Plotting the data for each isolate (Figure 2A) and analyzing also the fungal pair combinations as a factor (Figure 2B), showed that all isolates suffered interference of a company strain, while the thermal effect was variable according to each isolate (Figure 2).

The six fungal isolates were then tested in triplets in 20 random combinations (Figures 4, 5 and Supplementary Figure 5). The heat events changed the growth pattern of the isolates for some combinations. For example, in combination 1, p02-np06-p32, the isolate p02 growth rate in the triplet was largely suppressed by the strong and mild-strong heat event compared to the control (Figures 3.7, 4.1). A similar effect was observed in combination 3, np07-np06-p02 (Figures 3.8, 4.3), however, the suppression was less intense as the example before. In some other combinations, the heat event had no effect on the interaction of the isolates. For example, in combination 14, np07-np06-p05, all the isolates had no change in their growth pattern (Figure 4.14).
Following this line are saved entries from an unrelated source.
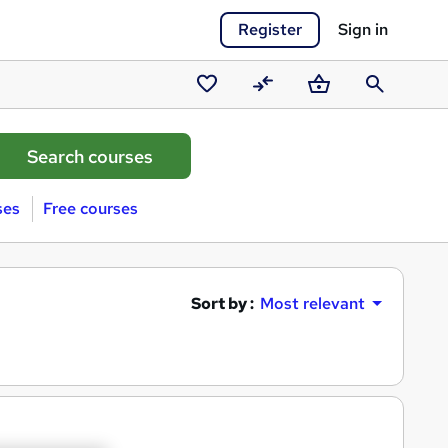
Register
Sign in
Saved
Compare
Basket
Search
courses
ses
Free courses
Sort by :
Most relevant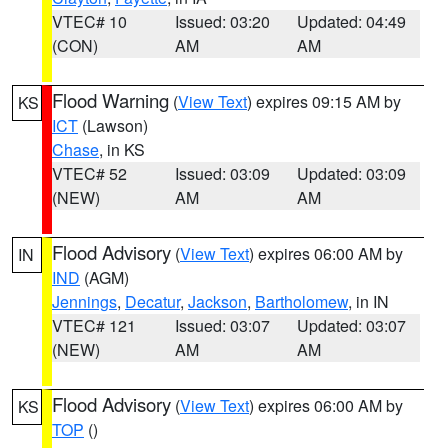
VTEC# 10
Issued: 03:20
Updated: 04:49
(CON)
AM
AM
Flood Warning
(
View Text
) expires 09:15 AM by
KS
ICT
(Lawson)
Chase
, in KS
VTEC# 52
Issued: 03:09
Updated: 03:09
(NEW)
AM
AM
Flood Advisory
(
View Text
) expires 06:00 AM by
IN
IND
(AGM)
Jennings
,
Decatur
,
Jackson
,
Bartholomew
, in IN
VTEC# 121
Issued: 03:07
Updated: 03:07
(NEW)
AM
AM
Flood Advisory
(
View Text
) expires 06:00 AM by
KS
TOP
()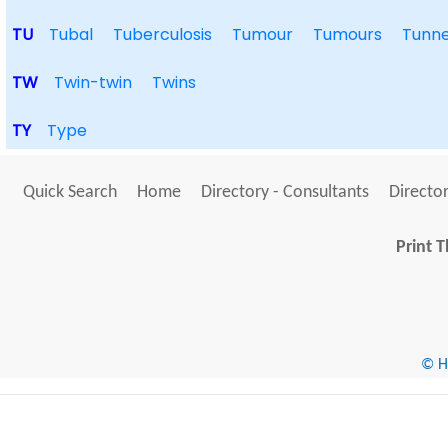
TU
Tubal
Tuberculosis
Tumour
Tumours
Tunne
TW
Twin-twin
Twins
TY
Type
Quick Search
Home
Directory - Consultants
Director
Print T
© He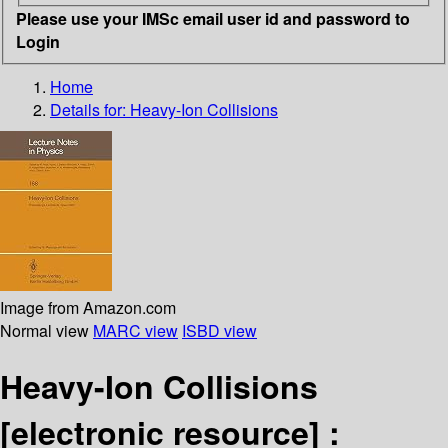
Please use your IMSc email user id and password to
Login
Home
Details for:
Heavy-Ion Collisions
Image from Amazon.com
Normal view
MARC view
ISBD view
Heavy-Ion Collisions
[electronic resource] :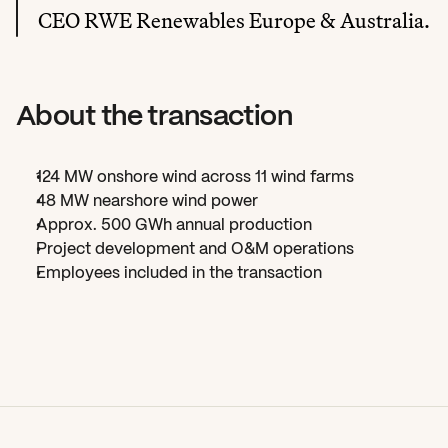
CEO RWE Renewables Europe & Australia.
About the transaction
124 MW onshore wind across 11 wind farms
48 MW nearshore wind power
Approx. 500 GWh annual production
Project development and O&M operations
Employees included in the transaction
Surprisingly, the occurrence of the interaction of recurring heating events (mild-strong) was more frequently observed in the triplets than in the pairs (Figure 4), where 10 significant events were observed out of 20 combinations, 50% (perMANOVA p < 0.05). In the pairs (Figure 1), only five significant events were observed out of 15 combinations, 33% (perMANOVA p < 0.05).
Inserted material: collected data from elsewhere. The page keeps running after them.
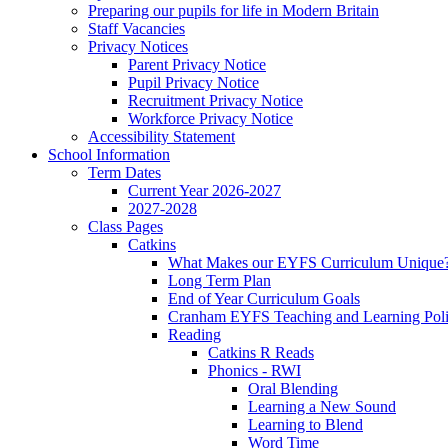
Preparing our pupils for life in Modern Britain
Staff Vacancies
Privacy Notices
Parent Privacy Notice
Pupil Privacy Notice
Recruitment Privacy Notice
Workforce Privacy Notice
Accessibility Statement
School Information
Term Dates
Current Year 2026-2027
2027-2028
Class Pages
Catkins
What Makes our EYFS Curriculum Unique
Long Term Plan
End of Year Curriculum Goals
Cranham EYFS Teaching and Learning Pol
Reading
Catkins R Reads
Phonics - RWI
Oral Blending
Learning a New Sound
Learning to Blend
Word Time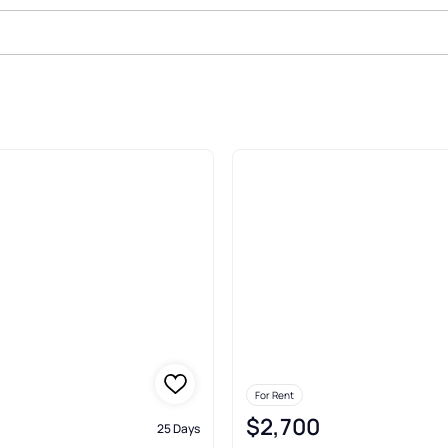
nt In Emerald Isle
For Rent
$2,700
25 Days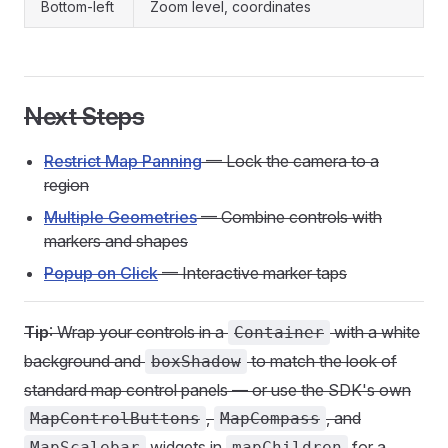
Bottom-left
Zoom level, coordinates
Next Steps
Restrict Map Panning
— Lock the camera to a
region
Multiple Geometries
— Combine controls with
markers and shapes
Popup on Click
— Interactive marker taps
Tip
: Wrap your controls in a
with a white
Container
background and
to match the look of
boxShadow
standard map control panels — or use the SDK's own
,
, and
MapControlButtons
MapCompass
widgets in
for a
MapScalebar
mapChildren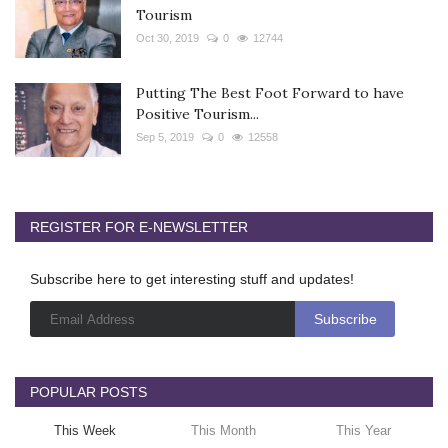
Tourism
Oct 30, 2019
0
12744
Putting The Best Foot Forward to have
Positive Tourism...
Sep 5, 2019
0
12558
REGISTER FOR E-NEWSLETTER
Subscribe here to get interesting stuff and updates!
POPULAR POSTS
This Week
This Month
This Year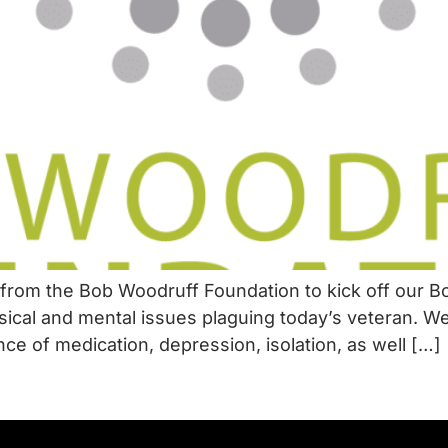
from the Bob Woodruff Foundation to kick off our B
ical and mental issues plaguing today’s veteran. W
ce of medication, depression, isolation, as well […]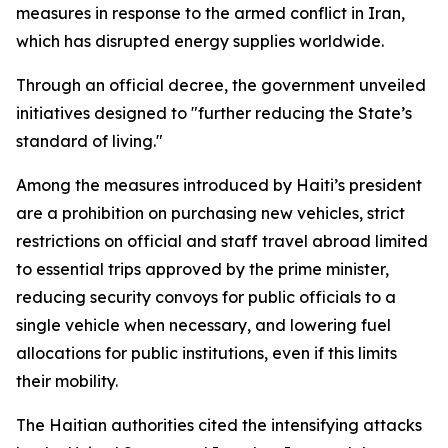
measures in response to the armed conflict in Iran,
which has disrupted energy supplies worldwide.
Through an official decree, the government unveiled
initiatives designed to "further reducing the State’s
standard of living."
Among the measures introduced by Haiti’s president
are a prohibition on purchasing new vehicles, strict
restrictions on official and staff travel abroad limited
to essential trips approved by the prime minister,
reducing security convoys for public officials to a
single vehicle when necessary, and lowering fuel
allocations for public institutions, even if this limits
their mobility.
The Haitian authorities cited the intensifying attacks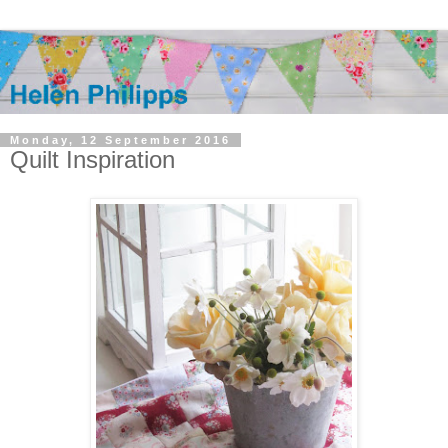
Monday, 12 September 2016
Quilt Inspiration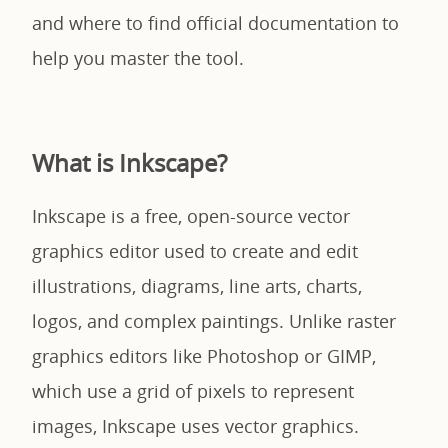
and where to find official documentation to
help you master the tool.
What is Inkscape?
Inkscape is a free, open-source vector
graphics editor used to create and edit
illustrations, diagrams, line arts, charts,
logos, and complex paintings. Unlike raster
graphics editors like Photoshop or GIMP,
which use a grid of pixels to represent
images, Inkscape uses vector graphics.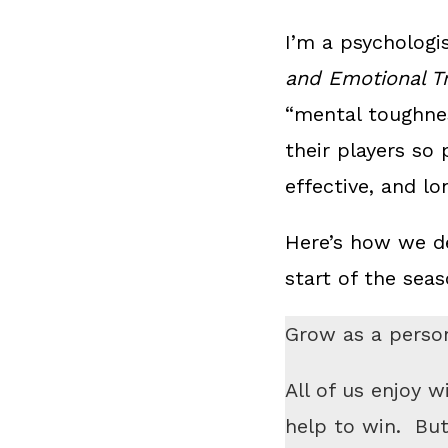
I’m a psychologi
and Emotional T
“mental toughne
their players so 
effective, and l
Here’s how we de
start of the sea
Grow as a person
All of us enjoy w
help to win. Bu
When analyzing the data considering the fungal triplet combinations as a factor (Figure 5), the result was slightly different from when the strains grew in pairs (Figure 2). For example, for triplets, the mild treatment was statistically significant across all the isolates, while for pairs it was only for half of the isolates (rANOVA p < 0.05). However, in both, pairs and triplets, it was evident that there was always an effect of the fungal combinations on the focal isolate growth rate (rANOVA p < 0.01), while the thermal effects were variable according to isolates (Figures 2, 5 and Supplementary Figures 4, 5). Among all isolates, p02 was the one that had the most interactions with other isolates. This isolate influenced the heat response of other isolates and it was also influenced by the other isolates (Figures 2, 5 and Supplementary Table 1). This isolate is the one with the highest growth rate (Supplementary Figure 2), and consequently, it has potentially the best advantage in the competition for space. However, our data showed that this isolate potential advantage was challenged by the isolate responses to the different temperature treatments, which was modulated by the pair and triplet combinations.